• _Work request_
Each line from the one containing "ותום מתרגש עד" to the final line of the listing below must be transcribed exactly; all others are left out.

• _Source material_
○ ○ ○ ○ ○ ○ ○

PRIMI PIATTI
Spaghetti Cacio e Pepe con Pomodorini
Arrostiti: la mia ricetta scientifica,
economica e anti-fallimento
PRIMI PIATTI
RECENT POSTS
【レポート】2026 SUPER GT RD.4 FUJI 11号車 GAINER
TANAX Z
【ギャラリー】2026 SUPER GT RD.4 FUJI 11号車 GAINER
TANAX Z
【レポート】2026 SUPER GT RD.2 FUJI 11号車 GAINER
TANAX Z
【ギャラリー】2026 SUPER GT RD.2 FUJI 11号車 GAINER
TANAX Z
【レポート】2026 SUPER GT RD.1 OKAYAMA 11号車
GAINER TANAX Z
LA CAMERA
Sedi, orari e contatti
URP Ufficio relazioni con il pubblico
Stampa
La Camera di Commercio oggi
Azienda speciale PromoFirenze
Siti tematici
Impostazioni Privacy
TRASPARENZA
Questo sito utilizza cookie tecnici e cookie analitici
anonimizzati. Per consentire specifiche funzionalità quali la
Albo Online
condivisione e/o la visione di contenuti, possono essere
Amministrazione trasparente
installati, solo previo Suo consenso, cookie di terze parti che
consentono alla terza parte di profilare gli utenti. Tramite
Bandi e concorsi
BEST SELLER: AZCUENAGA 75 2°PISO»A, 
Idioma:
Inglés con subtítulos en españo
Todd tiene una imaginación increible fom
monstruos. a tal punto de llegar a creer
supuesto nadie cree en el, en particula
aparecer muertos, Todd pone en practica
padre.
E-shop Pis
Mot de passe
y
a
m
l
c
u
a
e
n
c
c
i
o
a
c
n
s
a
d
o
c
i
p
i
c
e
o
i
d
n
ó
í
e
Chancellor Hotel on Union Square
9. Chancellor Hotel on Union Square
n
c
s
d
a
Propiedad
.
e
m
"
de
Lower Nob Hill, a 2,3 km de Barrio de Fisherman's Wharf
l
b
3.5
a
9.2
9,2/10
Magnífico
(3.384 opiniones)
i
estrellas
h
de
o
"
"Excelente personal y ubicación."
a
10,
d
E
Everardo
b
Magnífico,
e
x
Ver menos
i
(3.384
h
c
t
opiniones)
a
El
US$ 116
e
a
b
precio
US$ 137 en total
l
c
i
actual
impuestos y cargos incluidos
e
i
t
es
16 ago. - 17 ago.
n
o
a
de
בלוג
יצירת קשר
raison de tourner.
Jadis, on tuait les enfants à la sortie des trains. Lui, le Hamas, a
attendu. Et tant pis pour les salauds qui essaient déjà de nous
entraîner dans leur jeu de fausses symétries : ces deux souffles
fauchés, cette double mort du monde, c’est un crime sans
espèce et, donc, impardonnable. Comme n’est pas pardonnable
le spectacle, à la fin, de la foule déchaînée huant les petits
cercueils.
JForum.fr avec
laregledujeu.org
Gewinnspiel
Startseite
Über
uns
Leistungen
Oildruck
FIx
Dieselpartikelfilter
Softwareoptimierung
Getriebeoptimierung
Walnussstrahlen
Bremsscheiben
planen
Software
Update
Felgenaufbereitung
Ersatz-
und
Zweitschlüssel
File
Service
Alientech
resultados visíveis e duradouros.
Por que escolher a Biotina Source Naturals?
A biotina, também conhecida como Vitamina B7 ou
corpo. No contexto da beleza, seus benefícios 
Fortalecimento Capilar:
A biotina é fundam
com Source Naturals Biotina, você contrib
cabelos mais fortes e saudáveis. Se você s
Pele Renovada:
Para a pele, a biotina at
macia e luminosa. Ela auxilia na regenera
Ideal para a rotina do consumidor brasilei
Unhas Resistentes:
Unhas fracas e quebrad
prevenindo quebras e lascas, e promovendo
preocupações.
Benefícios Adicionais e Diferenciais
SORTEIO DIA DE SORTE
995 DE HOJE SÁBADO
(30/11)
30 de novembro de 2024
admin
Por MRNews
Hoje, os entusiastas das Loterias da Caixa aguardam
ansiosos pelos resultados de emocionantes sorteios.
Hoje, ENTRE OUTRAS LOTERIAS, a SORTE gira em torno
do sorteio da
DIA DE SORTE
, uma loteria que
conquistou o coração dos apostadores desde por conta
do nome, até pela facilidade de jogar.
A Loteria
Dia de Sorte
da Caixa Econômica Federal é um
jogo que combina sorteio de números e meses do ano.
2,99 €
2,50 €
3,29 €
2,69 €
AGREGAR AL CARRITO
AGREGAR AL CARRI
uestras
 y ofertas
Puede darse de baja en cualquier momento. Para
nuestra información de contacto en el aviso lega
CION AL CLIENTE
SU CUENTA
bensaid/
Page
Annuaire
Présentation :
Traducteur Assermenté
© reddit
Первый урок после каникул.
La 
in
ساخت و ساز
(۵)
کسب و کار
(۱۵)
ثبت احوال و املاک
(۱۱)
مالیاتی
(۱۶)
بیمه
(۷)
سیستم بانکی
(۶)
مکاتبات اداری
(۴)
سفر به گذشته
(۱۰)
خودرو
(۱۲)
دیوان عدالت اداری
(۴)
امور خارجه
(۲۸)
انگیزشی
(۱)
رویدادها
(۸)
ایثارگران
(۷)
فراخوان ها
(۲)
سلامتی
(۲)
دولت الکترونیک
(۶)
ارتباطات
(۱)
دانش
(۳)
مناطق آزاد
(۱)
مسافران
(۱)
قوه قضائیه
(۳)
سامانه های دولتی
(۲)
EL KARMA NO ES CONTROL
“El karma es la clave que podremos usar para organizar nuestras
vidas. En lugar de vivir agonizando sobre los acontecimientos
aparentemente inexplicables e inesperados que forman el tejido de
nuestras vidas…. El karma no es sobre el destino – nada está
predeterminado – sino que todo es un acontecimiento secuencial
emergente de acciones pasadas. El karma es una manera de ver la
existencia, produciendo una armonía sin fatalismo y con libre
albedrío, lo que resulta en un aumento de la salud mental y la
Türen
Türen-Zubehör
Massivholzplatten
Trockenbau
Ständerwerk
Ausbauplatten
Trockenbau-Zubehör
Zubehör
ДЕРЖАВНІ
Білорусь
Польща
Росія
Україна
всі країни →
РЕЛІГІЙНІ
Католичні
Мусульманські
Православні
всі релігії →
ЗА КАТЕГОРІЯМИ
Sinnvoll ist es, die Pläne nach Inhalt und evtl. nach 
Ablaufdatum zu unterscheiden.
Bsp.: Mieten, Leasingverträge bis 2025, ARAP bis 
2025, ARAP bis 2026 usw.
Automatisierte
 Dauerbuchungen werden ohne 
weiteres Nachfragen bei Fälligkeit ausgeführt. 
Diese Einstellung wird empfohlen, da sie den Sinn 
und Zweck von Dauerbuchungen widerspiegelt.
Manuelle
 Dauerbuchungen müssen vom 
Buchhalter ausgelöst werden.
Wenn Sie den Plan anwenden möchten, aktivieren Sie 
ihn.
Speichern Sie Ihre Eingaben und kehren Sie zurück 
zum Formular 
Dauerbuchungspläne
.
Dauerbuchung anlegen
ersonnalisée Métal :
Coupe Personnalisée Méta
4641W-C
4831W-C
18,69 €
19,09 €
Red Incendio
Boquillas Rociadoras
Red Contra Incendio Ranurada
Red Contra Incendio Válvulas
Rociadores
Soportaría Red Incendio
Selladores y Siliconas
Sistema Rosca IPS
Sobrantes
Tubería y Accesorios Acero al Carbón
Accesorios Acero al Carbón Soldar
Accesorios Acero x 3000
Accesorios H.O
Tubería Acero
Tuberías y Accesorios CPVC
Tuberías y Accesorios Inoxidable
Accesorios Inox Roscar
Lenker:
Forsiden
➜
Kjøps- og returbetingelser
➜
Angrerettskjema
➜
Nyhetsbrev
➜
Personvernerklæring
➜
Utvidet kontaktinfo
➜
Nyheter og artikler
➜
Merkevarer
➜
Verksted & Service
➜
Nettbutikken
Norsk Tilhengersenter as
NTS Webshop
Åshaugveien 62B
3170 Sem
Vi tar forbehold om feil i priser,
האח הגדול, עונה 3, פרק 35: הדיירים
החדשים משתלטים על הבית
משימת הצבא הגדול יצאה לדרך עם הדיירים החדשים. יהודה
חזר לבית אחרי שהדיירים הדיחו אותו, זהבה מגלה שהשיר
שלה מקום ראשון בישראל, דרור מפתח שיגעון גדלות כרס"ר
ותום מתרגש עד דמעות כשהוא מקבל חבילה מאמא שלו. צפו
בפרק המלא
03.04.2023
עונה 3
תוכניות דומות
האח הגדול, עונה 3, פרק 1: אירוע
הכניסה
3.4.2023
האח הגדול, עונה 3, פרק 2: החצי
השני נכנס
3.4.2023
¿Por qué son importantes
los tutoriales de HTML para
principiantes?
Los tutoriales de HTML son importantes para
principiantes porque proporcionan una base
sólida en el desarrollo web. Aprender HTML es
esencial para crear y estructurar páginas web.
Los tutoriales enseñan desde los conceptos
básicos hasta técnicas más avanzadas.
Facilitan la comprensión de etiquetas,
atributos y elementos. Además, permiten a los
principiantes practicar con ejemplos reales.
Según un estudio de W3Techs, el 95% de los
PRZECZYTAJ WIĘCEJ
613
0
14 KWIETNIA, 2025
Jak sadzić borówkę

○ ○ ○ ○ ○ ○ ○

• _Solution for this exercise_
ותום מתרגש עד דמעות כשהוא מקבל חבילה מאמא שלו. צפו
בפרק המלא
03.04.2023
עונה 3
תוכניות דומות
האח הגדול, עונה 3, פרק 1: אירוע
הכניסה
3.4.2023
האח הגדול, עונה 3, פרק 2: החצי
השני נכנס
3.4.2023
¿Por qué son importantes
los tutoriales de HTML para
principiantes?
Los tutoriales de HTML son importantes para
principiantes porque proporcionan una base
sólida en el desarrollo web. Aprender HTML es
esencial para crear y estructurar páginas web.
Los tutoriales enseñan desde los conceptos
básicos hasta técnicas más avanzadas.
Facilitan la comprensión de etiquetas,
atributos y elementos. Además, permiten a los
principiantes practicar con ejemplos reales.
Según un estudio de W3Techs, el 95% de los
PRZECZYTAJ WIĘCEJ
613
0
14 KWIETNIA, 2025
Jak sadzić borówkę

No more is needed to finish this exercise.